On the eve of final passage of the omnibus appropriations bill, the U.S. Chamber of Commerce officials said if funding for the cross-border trucking program is cut, Mexico might limit imports of some U.S. agriculture products.
The fiscal year 2008 omnibus appropriations bill includes a provision that cuts off funding from the cross-border trucking program with Mexico.
In the days and literally hours leading up to the bills final passage in Congress, a lobbyist with the Chamber began telling various news outlets that Mexico is considering limiting trade with the U.S. if the funding of the cross-border program was cut.

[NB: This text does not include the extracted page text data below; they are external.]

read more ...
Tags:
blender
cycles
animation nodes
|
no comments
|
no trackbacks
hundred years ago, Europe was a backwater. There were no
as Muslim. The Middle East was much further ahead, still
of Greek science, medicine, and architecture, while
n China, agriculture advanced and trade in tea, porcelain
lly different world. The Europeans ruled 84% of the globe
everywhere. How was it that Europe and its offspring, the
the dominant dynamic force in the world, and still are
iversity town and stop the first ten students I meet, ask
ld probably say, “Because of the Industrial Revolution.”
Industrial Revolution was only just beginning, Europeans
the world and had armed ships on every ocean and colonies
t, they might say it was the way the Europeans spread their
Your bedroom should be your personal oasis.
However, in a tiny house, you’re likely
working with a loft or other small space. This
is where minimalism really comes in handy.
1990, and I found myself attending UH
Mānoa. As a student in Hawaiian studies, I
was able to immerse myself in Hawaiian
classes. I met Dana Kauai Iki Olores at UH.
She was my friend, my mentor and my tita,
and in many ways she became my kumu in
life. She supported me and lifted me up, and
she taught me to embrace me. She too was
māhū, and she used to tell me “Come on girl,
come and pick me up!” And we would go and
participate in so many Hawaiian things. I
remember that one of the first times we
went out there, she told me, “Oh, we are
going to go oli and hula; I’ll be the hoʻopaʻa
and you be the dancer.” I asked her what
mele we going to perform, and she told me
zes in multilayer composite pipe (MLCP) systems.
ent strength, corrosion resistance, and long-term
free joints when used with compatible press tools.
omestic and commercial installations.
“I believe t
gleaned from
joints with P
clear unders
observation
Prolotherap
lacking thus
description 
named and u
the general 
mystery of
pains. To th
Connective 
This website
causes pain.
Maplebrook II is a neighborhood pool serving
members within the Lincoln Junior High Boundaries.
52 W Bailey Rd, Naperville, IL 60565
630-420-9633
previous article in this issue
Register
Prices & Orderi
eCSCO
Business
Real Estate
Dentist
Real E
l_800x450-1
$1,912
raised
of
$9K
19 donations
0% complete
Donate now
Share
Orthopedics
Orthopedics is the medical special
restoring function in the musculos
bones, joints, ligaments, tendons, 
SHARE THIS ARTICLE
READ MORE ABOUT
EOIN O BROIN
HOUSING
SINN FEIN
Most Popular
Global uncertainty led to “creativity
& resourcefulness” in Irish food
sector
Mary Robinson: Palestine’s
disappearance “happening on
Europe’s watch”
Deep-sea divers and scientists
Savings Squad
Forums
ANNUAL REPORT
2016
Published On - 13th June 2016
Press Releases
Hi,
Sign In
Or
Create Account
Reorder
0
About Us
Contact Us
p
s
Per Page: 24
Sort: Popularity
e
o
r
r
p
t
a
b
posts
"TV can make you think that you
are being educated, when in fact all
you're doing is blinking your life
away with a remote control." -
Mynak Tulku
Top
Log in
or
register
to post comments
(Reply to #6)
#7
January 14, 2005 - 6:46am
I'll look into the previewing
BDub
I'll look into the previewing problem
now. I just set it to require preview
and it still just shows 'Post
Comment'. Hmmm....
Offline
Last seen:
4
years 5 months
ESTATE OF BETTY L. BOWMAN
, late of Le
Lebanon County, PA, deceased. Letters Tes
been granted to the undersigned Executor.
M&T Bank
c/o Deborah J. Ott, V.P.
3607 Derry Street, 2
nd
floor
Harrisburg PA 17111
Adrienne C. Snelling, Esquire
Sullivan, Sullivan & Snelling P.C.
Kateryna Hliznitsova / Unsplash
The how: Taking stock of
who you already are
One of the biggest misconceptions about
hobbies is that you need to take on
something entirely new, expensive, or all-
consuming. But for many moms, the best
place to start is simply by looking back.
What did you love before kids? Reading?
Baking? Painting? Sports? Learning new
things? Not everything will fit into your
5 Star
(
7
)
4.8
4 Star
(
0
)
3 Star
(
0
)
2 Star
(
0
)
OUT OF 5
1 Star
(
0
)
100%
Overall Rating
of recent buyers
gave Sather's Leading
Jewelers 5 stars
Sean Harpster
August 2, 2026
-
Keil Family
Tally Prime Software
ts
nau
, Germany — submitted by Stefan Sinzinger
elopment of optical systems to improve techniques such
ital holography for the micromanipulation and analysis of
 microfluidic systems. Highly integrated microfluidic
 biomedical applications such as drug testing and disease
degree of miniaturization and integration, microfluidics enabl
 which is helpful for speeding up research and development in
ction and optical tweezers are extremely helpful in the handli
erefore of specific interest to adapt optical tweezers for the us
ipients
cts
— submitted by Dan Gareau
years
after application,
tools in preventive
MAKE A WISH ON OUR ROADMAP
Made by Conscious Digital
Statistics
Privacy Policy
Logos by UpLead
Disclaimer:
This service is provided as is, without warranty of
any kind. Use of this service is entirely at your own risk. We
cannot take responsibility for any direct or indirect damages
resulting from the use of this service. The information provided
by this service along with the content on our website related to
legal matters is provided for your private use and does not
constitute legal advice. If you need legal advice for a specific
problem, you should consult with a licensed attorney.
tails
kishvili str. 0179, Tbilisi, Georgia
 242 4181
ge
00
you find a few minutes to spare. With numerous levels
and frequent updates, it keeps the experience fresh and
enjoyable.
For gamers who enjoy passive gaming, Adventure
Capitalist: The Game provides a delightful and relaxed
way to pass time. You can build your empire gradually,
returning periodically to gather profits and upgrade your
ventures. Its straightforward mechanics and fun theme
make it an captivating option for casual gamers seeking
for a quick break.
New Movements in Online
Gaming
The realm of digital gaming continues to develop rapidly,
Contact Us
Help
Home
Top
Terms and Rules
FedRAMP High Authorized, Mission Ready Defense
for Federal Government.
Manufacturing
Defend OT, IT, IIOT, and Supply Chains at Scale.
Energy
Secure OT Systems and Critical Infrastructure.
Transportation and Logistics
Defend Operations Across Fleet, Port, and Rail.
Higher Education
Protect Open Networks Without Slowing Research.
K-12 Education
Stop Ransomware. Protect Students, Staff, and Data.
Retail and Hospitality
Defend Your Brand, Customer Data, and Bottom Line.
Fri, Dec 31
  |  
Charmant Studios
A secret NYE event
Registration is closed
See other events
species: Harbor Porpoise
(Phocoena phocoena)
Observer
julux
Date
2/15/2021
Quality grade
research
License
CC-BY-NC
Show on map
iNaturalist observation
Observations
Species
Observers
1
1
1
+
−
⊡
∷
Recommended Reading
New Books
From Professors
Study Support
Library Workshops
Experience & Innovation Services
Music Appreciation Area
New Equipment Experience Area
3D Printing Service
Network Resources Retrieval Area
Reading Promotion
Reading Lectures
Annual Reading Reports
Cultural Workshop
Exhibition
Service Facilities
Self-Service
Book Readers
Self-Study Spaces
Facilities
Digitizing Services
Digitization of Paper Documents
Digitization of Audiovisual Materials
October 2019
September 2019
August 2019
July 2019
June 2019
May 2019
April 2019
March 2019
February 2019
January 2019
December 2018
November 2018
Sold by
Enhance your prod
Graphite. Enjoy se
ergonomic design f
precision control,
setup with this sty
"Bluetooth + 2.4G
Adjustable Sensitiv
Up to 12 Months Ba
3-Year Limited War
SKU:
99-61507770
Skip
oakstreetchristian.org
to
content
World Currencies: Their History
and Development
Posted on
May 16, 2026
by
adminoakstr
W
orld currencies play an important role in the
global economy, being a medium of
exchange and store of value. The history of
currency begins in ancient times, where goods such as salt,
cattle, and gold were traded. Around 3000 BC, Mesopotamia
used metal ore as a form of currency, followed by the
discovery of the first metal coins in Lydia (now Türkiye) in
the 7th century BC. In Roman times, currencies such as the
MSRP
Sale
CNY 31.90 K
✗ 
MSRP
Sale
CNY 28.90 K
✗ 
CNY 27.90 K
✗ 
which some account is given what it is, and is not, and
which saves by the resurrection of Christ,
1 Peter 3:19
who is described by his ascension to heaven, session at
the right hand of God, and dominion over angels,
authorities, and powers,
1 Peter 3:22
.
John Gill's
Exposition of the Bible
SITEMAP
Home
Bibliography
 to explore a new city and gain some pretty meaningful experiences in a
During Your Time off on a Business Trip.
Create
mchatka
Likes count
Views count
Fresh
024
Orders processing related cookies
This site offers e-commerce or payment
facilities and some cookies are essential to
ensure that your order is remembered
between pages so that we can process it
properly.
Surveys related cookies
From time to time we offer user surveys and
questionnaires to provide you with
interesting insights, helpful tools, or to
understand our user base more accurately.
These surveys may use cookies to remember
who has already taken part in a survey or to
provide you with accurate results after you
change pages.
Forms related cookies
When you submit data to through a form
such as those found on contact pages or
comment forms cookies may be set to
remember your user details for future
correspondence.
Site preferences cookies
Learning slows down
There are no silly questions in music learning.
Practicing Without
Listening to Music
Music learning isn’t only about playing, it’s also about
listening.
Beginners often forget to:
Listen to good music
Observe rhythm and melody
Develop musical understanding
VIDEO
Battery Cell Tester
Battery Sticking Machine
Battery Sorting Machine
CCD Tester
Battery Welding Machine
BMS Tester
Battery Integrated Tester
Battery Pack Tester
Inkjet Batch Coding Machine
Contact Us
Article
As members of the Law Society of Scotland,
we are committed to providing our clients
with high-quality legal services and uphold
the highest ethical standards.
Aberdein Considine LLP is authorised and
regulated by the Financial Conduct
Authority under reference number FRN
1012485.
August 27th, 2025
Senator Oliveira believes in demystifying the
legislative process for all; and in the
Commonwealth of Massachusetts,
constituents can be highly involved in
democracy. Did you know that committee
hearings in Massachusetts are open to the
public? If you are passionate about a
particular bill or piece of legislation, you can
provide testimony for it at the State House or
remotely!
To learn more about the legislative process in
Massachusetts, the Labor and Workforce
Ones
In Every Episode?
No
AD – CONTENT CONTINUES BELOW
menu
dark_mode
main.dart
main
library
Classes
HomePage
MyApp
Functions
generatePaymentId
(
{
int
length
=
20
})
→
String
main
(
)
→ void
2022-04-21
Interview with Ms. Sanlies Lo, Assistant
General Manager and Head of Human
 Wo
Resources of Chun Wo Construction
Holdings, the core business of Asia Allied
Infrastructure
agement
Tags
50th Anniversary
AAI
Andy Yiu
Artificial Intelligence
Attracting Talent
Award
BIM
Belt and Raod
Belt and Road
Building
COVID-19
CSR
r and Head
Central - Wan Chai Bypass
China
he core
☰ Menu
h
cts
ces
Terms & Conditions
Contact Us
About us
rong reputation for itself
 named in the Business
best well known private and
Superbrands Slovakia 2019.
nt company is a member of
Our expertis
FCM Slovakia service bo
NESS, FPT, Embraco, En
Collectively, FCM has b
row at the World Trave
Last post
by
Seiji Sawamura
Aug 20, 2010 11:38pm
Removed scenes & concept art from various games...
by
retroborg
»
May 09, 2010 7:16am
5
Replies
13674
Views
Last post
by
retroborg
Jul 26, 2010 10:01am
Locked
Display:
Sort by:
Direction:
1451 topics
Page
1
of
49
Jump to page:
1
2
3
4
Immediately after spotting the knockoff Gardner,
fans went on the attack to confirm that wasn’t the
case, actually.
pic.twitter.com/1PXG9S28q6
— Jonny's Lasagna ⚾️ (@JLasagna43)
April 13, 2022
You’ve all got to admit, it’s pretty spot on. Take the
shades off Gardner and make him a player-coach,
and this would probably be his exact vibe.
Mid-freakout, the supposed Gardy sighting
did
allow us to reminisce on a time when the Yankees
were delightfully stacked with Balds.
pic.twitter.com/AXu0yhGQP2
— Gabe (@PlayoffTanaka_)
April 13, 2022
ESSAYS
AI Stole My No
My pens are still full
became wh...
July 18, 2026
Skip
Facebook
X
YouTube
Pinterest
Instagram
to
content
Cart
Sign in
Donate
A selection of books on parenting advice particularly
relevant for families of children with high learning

“We learned that the Mexican government has recently been undertaking an exercise to estimate the impact of retaliating against the U.S. if this pilot program is halted,” Janet Kavinoky, a U.S. Chamber of Commerce lobbyist who focuses on transportation legislation, told Copley News Service.
“Mexico will retaliate by not allowing exports of U.S. pork, rice and possibly other products – because we’re violating NAFTA.”
The U.S. Chamber of Commerce has been a big proponent of the cross-border program.
OOIDA Executive Vice President Todd Spencer said he suspects that story was a plant by supporters of the cross-border program and that it amounts to little more than unsubstantiated rumors. He pointed out that the Mexican government itself has not signaled that it would circumvent the law.
The mere mention of limiting trade has already drawn fire from Senate Agriculture Chairman Tom Harkin.
“Any disagreements over trucking should be kept to that subject and not spill over into interfering with agricultural trade,” Harkin said in a statement. “Trade actions can be taken, but they are supposed to stand on their own merit, not serve as a form of retaliation.”